[Dataset entries]
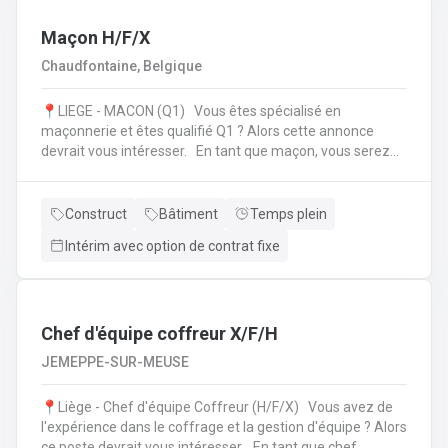
l'échafaudage et aide à leur montage ;Se rendre sur
d'autres chantiers pour aider au démontage et au
Maçon H/F/X
rangement dans le camion;Faire la vérification et la
Chaudfontaine, Belgique
remise en stock du matériel de retour à l'entrepôt.
📍LIEGE - MACON (Q1) Vous êtes spécialisé en
maçonnerie et êtes qualifié Q1 ? Alors cette annonce
devrait vous intéresser. En tant que maçon, vous serez
amené à : Lire des plans ;Réaliser des fondations et du
bétonnage ;Placer des éléments préfabriqués ;Faire du
jointoiement et rejointoiement ;Réaliser des travaux
Construct
Bâtiment
Temps plein
d'étanchéité et d'isolation thermique ;Réaliser des travaux
Intérim avec option de contrat fixe
de terrassement ;etc.
Chef d'équipe coffreur X/F/H
JEMEPPE-SUR-MEUSE
📍Liège - Chef d'équipe Coffreur (H/F/X) Vous avez de
l'expérience dans le coffrage et la gestion d'équipe ? Alors
ce poste devrait vous intéresser. En tant que chef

*WORK ITEM:*
Look above for the line holding "maçonnerie et êtes". Print it and every line after it, exactly, through the line holding "Temps plein".

*SOLUTION:*
maçonnerie et êtes qualifié Q1 ? Alors cette annonce
devrait vous intéresser. En tant que maçon, vous serez
amené à : Lire des plans ;Réaliser des fondations et du
bétonnage ;Placer des éléments préfabriqués ;Faire du
jointoiement et rejointoiement ;Réaliser des travaux
Construct
Bâtiment
Temps plein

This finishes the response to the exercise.